** RECORDS FOR THE EXERCISE follows **
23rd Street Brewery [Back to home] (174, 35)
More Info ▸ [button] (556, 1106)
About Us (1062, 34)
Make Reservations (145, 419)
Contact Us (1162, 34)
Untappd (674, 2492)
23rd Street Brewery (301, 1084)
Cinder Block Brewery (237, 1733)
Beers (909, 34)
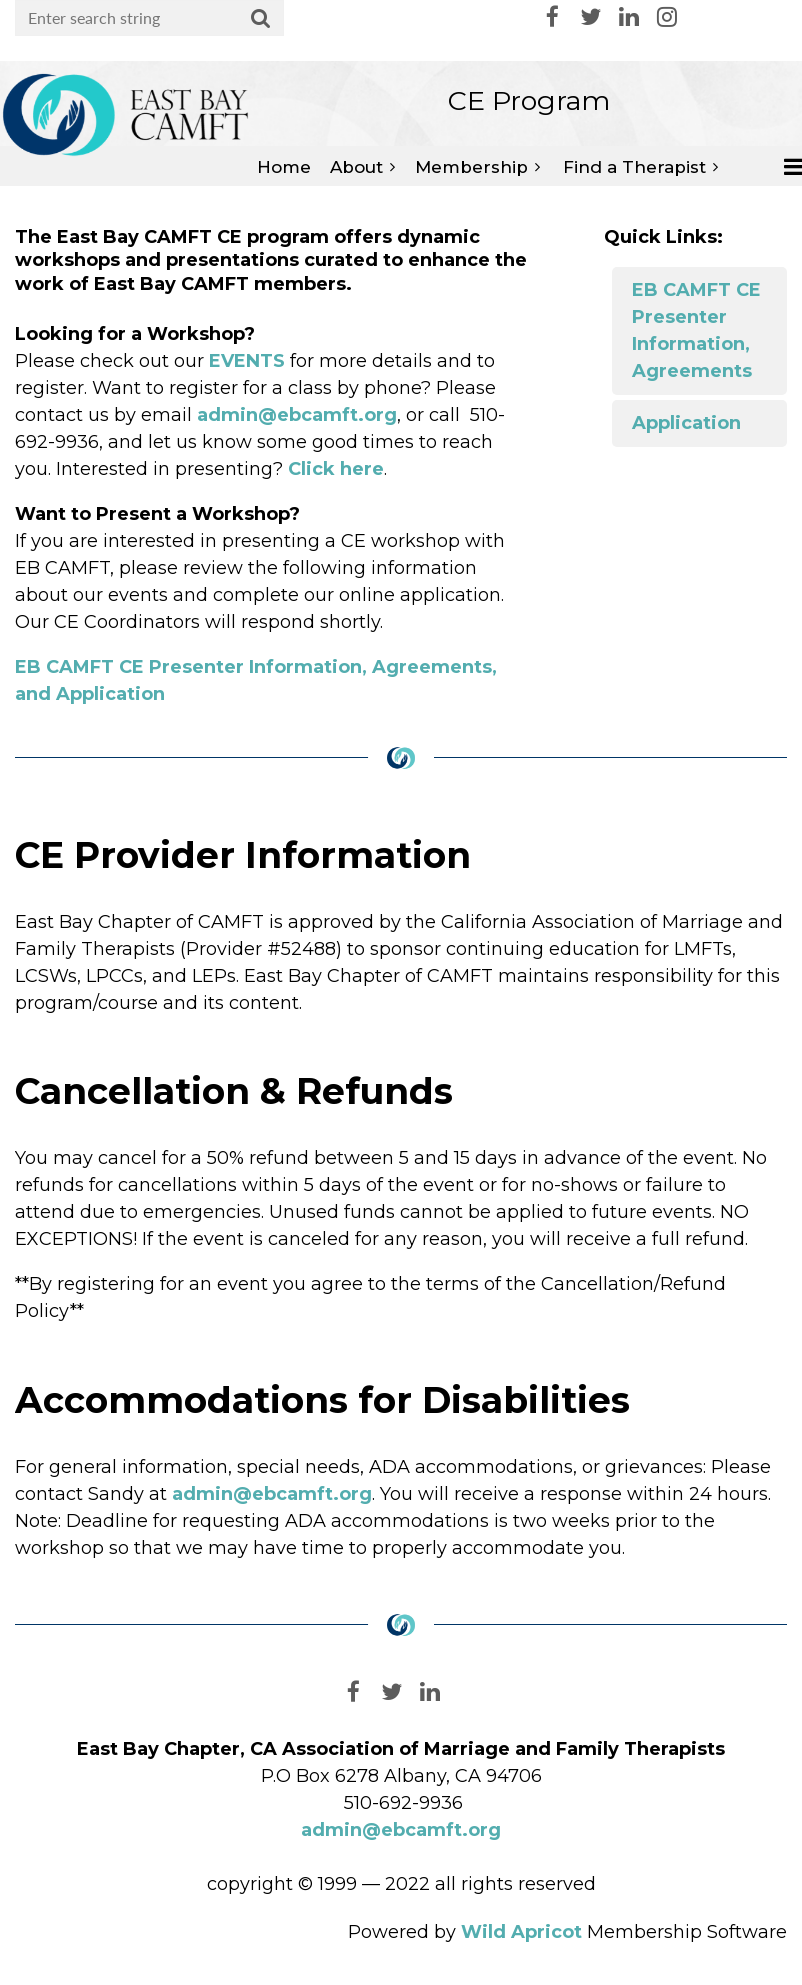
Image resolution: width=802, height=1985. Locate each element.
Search (261, 19)
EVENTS (247, 361)
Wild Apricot (521, 1932)
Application (686, 423)
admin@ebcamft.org (297, 415)
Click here (336, 469)
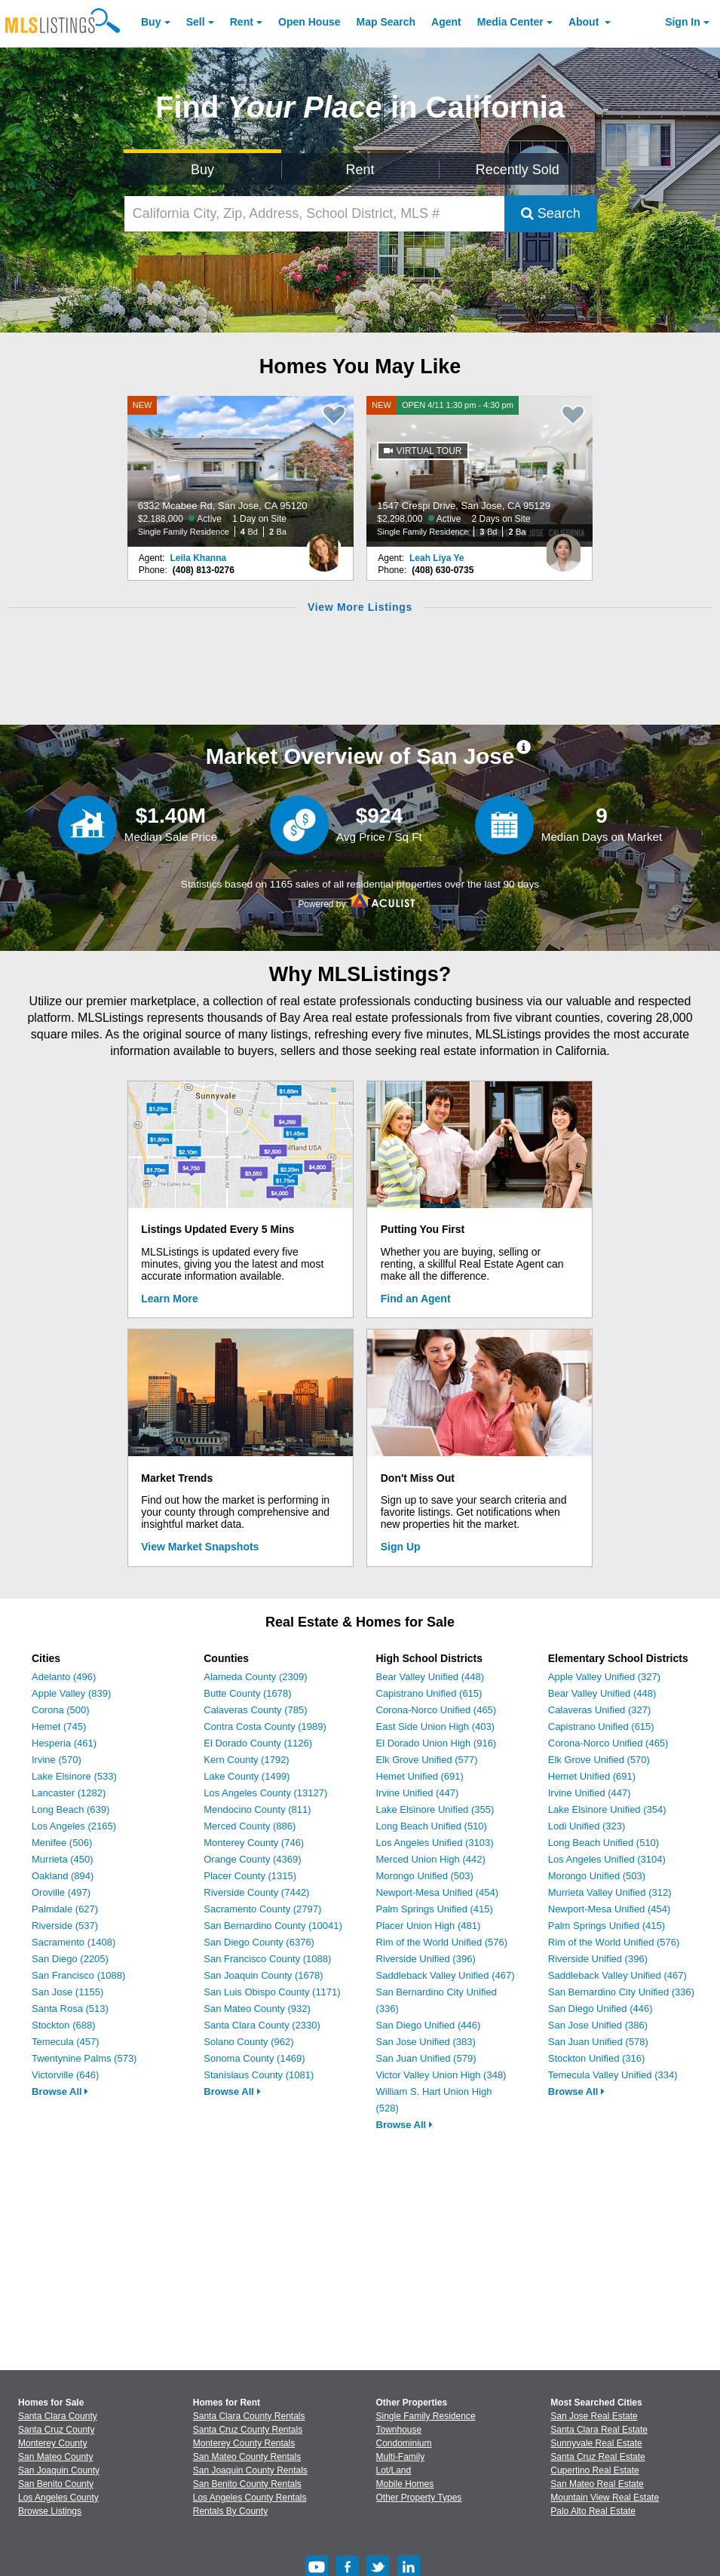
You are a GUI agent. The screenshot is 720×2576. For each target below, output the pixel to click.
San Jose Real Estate (593, 2416)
** End of RECORDS FOR THE EXERCISE **
● **AIM OF THE EXERCISE**: Please retype the listing exactly, leaving out any images.

● **SOLVED EXERCISE**:
23rd Street Brewery [Back to home] (174, 35)
More Info ▸ [button] (556, 1106)
About Us (1062, 34)
Make Reservations (145, 419)
Contact Us (1162, 34)
Untappd (674, 2492)
23rd Street Brewery (301, 1084)
Cinder Block Brewery (237, 1733)
Beers (909, 34)
Image resolution: width=802, height=1985. Locate each element.
Search (261, 19)
EVENTS (247, 361)
Wild Apricot (521, 1932)
Application (686, 423)
admin@ebcamft.org (297, 415)
Click here (336, 469)
You are a GUI agent. The screenshot is 720×2576. For each target below, output the pixel to click.
San Jose Real Estate (593, 2416)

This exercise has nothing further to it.